● **Records for processing**:
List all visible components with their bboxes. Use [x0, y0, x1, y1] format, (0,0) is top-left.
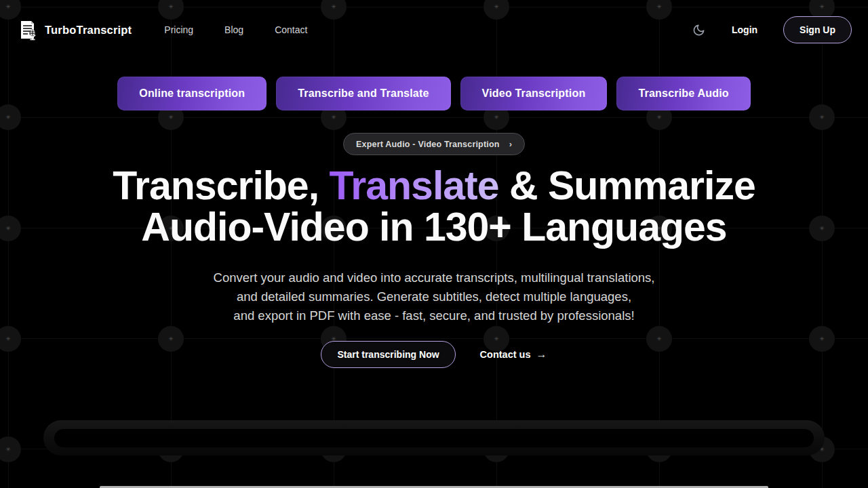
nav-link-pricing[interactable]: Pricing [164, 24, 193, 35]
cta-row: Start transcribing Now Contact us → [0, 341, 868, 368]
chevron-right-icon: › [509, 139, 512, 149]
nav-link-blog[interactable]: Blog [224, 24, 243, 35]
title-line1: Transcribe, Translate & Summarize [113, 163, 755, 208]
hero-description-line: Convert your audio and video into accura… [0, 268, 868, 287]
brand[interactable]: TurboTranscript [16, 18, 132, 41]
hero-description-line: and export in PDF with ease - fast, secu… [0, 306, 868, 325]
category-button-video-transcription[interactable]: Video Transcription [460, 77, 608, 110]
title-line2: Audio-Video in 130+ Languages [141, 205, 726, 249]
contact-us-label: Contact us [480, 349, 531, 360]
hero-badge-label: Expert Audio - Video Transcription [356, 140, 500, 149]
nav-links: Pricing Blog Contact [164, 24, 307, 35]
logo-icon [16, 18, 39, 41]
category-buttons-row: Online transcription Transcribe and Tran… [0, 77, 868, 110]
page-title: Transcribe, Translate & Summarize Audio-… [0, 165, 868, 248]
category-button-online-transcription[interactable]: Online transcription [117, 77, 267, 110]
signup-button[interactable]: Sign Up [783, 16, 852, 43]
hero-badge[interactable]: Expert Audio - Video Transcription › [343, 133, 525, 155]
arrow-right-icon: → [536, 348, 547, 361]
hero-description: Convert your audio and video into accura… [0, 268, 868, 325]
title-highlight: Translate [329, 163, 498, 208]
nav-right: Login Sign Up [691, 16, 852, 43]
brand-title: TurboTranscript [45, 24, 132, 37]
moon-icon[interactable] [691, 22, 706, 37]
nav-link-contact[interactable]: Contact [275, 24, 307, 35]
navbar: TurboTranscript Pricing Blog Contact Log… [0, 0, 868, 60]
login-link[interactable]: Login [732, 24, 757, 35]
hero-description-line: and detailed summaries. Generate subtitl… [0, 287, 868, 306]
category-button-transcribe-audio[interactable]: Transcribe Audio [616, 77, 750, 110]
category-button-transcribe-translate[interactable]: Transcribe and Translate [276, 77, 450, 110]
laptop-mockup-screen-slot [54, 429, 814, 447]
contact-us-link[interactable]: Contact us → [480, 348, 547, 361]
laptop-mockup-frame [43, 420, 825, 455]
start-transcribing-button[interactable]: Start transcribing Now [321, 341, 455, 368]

● **Your task**:
In your copy, please omit the pictures and print every line of the records exactly.

● **Answer for this exercise**:
List all visible components with their bboxes. Use [x0, y0, x1, y1] format, (0,0) is top-left.
nav-link-pricing[interactable]: Pricing [164, 24, 193, 35]
cta-row: Start transcribing Now Contact us → [0, 341, 868, 368]
chevron-right-icon: › [509, 139, 512, 149]
nav-link-blog[interactable]: Blog [224, 24, 243, 35]
title-line1: Transcribe, Translate & Summarize [113, 163, 755, 208]
hero-description-line: Convert your audio and video into accura… [0, 268, 868, 287]
brand[interactable]: TurboTranscript [16, 18, 132, 41]
hero-description-line: and export in PDF with ease - fast, secu… [0, 306, 868, 325]
category-button-video-transcription[interactable]: Video Transcription [460, 77, 608, 110]
title-line2: Audio-Video in 130+ Languages [141, 205, 726, 249]
contact-us-label: Contact us [480, 349, 531, 360]
hero-badge-label: Expert Audio - Video Transcription [356, 140, 500, 149]
nav-links: Pricing Blog Contact [164, 24, 307, 35]
logo-icon [16, 18, 39, 41]
category-buttons-row: Online transcription Transcribe and Tran… [0, 77, 868, 110]
page-title: Transcribe, Translate & Summarize Audio-… [0, 165, 868, 248]
category-button-online-transcription[interactable]: Online transcription [117, 77, 267, 110]
signup-button[interactable]: Sign Up [783, 16, 852, 43]
hero-badge[interactable]: Expert Audio - Video Transcription › [343, 133, 525, 155]
arrow-right-icon: → [536, 348, 547, 361]
hero-description: Convert your audio and video into accura… [0, 268, 868, 325]
title-highlight: Translate [329, 163, 498, 208]
nav-right: Login Sign Up [691, 16, 852, 43]
brand-title: TurboTranscript [45, 24, 132, 37]
moon-icon[interactable] [691, 22, 706, 37]
nav-link-contact[interactable]: Contact [275, 24, 307, 35]
navbar: TurboTranscript Pricing Blog Contact Log… [0, 0, 868, 60]
login-link[interactable]: Login [732, 24, 757, 35]
hero-description-line: and detailed summaries. Generate subtitl… [0, 287, 868, 306]
category-button-transcribe-audio[interactable]: Transcribe Audio [616, 77, 750, 110]
category-button-transcribe-translate[interactable]: Transcribe and Translate [276, 77, 450, 110]
laptop-mockup-screen-slot [54, 429, 814, 447]
contact-us-link[interactable]: Contact us → [480, 348, 547, 361]
laptop-mockup-frame [43, 420, 825, 455]
start-transcribing-button[interactable]: Start transcribing Now [321, 341, 455, 368]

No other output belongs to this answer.